PANIAI, (KT) – Di tengah kesulitan yang melanda Distrik Bibida, Kabupaten Paniai, secercah harapan muncul dari tindakan penuh kasih sayang Penjabat Gubernur Papua Tengah, Dr. Ribka Haluk, S.Sos., MM. Sebuah langkah yang tidak hanya menyentuh hati masyarakat pengungsi, tetapi juga mengubah nasib seorang bayi perempuan berusia enam bulan.

Kejadian ini bermula ketika lebih dari 1.883 orang warga Distrik Bibida terpaksa mengungsi ke Gereja Paroki Salib Suci di Kampung Madi, Distrik Paniai Timur. Mereka meninggalkan rumah dan tanah kelahiran mereka akibat gangguan keamanan yang terus berlanjut di daerah tersebut. Gereja menjadi tempat sementara yang menawarkan perlindungan, namun dengan fasilitas yang sangat terbatas.
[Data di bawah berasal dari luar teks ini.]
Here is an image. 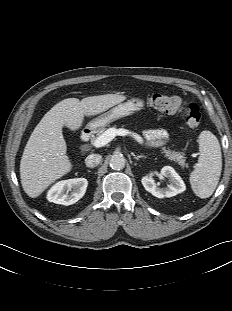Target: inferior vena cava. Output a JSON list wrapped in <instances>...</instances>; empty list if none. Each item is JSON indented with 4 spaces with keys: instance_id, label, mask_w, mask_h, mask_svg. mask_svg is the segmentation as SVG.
<instances>
[{
    "instance_id": "obj_1",
    "label": "inferior vena cava",
    "mask_w": 232,
    "mask_h": 311,
    "mask_svg": "<svg viewBox=\"0 0 232 311\" xmlns=\"http://www.w3.org/2000/svg\"><path fill=\"white\" fill-rule=\"evenodd\" d=\"M101 155L99 154H91L86 157L85 164L89 168L96 167L101 161Z\"/></svg>"
}]
</instances>
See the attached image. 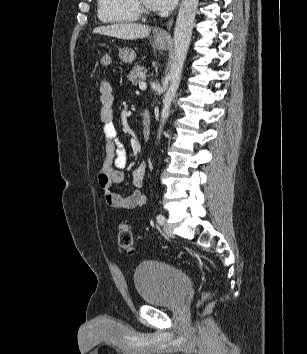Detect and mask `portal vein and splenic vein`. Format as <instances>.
<instances>
[{"label":"portal vein and splenic vein","mask_w":307,"mask_h":354,"mask_svg":"<svg viewBox=\"0 0 307 354\" xmlns=\"http://www.w3.org/2000/svg\"><path fill=\"white\" fill-rule=\"evenodd\" d=\"M139 88H140L141 90H145V89L147 88V84H146L144 81H142V82H140V84H139Z\"/></svg>","instance_id":"1"}]
</instances>
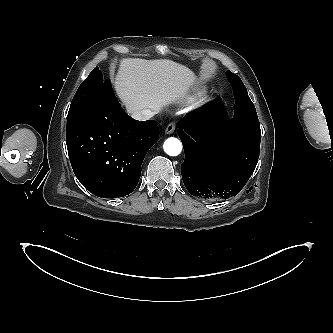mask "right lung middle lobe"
<instances>
[{
	"instance_id": "obj_1",
	"label": "right lung middle lobe",
	"mask_w": 333,
	"mask_h": 333,
	"mask_svg": "<svg viewBox=\"0 0 333 333\" xmlns=\"http://www.w3.org/2000/svg\"><path fill=\"white\" fill-rule=\"evenodd\" d=\"M109 80H104L102 72L96 67L79 86L71 102L67 116V125L85 114L100 92L109 86Z\"/></svg>"
}]
</instances>
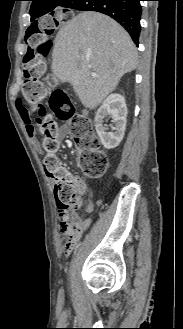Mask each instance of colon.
<instances>
[{"label":"colon","mask_w":183,"mask_h":329,"mask_svg":"<svg viewBox=\"0 0 183 329\" xmlns=\"http://www.w3.org/2000/svg\"><path fill=\"white\" fill-rule=\"evenodd\" d=\"M72 20L73 15L66 11L41 14L40 19H34V25H30L25 32L27 50L22 63L24 96L16 97L19 114H35V112L37 114L32 127L35 134L39 133L44 137L43 169L46 176L54 180L53 193L57 210L61 214L69 213L78 207L79 191L76 181L56 155L57 127L52 114L40 101L43 90L39 81L52 82L50 74H40L42 73L41 59L53 49L52 38H57L61 26H67V21ZM49 106L57 118L70 124L71 134L80 151L79 165L83 174L88 178L101 177L109 166V160L98 149L99 141L93 133L90 120L73 111L67 94L60 89L52 93ZM62 232L69 235L68 243L73 244L80 233V228L71 222H64Z\"/></svg>","instance_id":"1"}]
</instances>
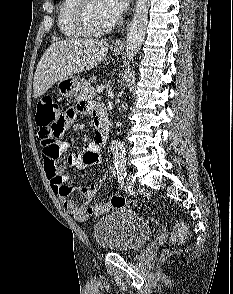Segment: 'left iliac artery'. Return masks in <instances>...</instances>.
<instances>
[{
    "label": "left iliac artery",
    "mask_w": 233,
    "mask_h": 294,
    "mask_svg": "<svg viewBox=\"0 0 233 294\" xmlns=\"http://www.w3.org/2000/svg\"><path fill=\"white\" fill-rule=\"evenodd\" d=\"M116 165V170H117V177H118V183L121 187L124 186V181L127 175L126 171V162H119ZM128 192V191H126Z\"/></svg>",
    "instance_id": "1"
}]
</instances>
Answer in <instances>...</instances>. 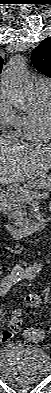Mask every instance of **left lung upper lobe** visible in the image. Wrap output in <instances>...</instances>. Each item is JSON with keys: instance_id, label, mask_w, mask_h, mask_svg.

Menyadari situasi yang semakin memprihatinkan, Dr. Ribka Haluk mengambil langkah cepat dengan mengajak seluruh Forum Komunikasi Pimpinan Daerah (Forkopimda) Provinsi Papua Tengah untuk terbang ke Paniai dan melihat langsung kondisi masyarakat pengungsi. Setibanya di sana, Dr. Ribka Haluk segera berdialog dengan masyarakat dan melihat secara dekat kehidupan mereka yang penuh dengan keterbatasan.
Perhatian Gubernur tertuju pada kondisi anak-anak pengungsi yang tidur hanya beralaskan tikar di lantai dingin gereja. “Tidak boleh lama-lama masyarakat meninggalkan kampung halamannya. Apalagi di sini hanya tidur beralaskan tikar, berbahaya untuk kesehatan mereka. Bahkan di sini banyak anak-anak, pendidikannya bisa terganggu,” ujarnya dengan penuh keprihatinan.
Dalam salah satu dialognya dengan masyarakat, perhatian Gubernur tertarik pada seorang bayi mungil berusia enam bulan yang berada di gendongan ibunya. Bayi itu adalah Nina Songgonau, yang saat itu dengan manis tersenyum ketika Dr. Ribka Haluk menggendong dan mencium pipinya.
Tersentuh oleh momen tersebut, Dr. Ribka Haluk meminta izin kepada orang tua bayi itu untuk menambahkan nama “Ribka” di nama bayi tersebut. Tanpa ragu, ibu dari bayi tersebut, Lince Kobogau, mengiyakan dengan senyum lebar. Kini, bayi itu dikenal dengan nama Nina Ribka Songgonau.
“Nama bayi ini sebelumnya Nina Songgonau dan kini berubah menjadi Nina Ribka Songgonau. Sekarang, Nina Ribka Songgonau telah saya angkat menjadi putri saya,” jelas Dr. Ribka Haluk dengan senyum lebar.
Tidak hanya sekadar mengganti nama, Dr. Ribka Haluk juga berencana untuk terus menjalin komunikasi dengan kedua orang tua bayi tersebut. Ia memerintahkan stafnya untuk berkoordinasi dengan kedua orang tua Nina Ribka Songgonau dan berencana mengunjungi mereka dalam waktu dekat.
“Saya sangat bahagia bisa menjadikan salah satu putri dari Distrik Bibida menjadi putri saya. Mohon doanya agar Nina Ribka Songgonau kelak menjadi seorang gadis yang membanggakan orang tuanya,” tutup Dr. Ribka Haluk dengan penuh harap.
Di sisi lain, Lince Kobogau, ibu dari Nina Ribka Songgonau, merasakan kebahagiaan dan kebanggaan yang mendalam. Ia berharap putrinya dapat mengikuti jejak Dr. Ribka Haluk dan tumbuh menjadi seseorang yang membanggakan.
“Pastinya saya senang dan bahagia. Mohon doanya, agar Nina sehat-sehat dan bertumbuh menjadi anak yang membanggakan orang tuanya,” ujar Lince dengan mata berkaca-kaca.
Langkah yang diambil oleh Penjabat Gubernur Papua Tengah ini bukan hanya sekadar bentuk kepedulian terhadap masyarakat yang terdampak, tetapi juga menjadi simbol harapan dan kasih sayang di tengah krisis yang melanda. Bagi Nina Ribka Songgonau dan keluarganya, ini adalah awal baru yang penuh dengan peluang dan harapan.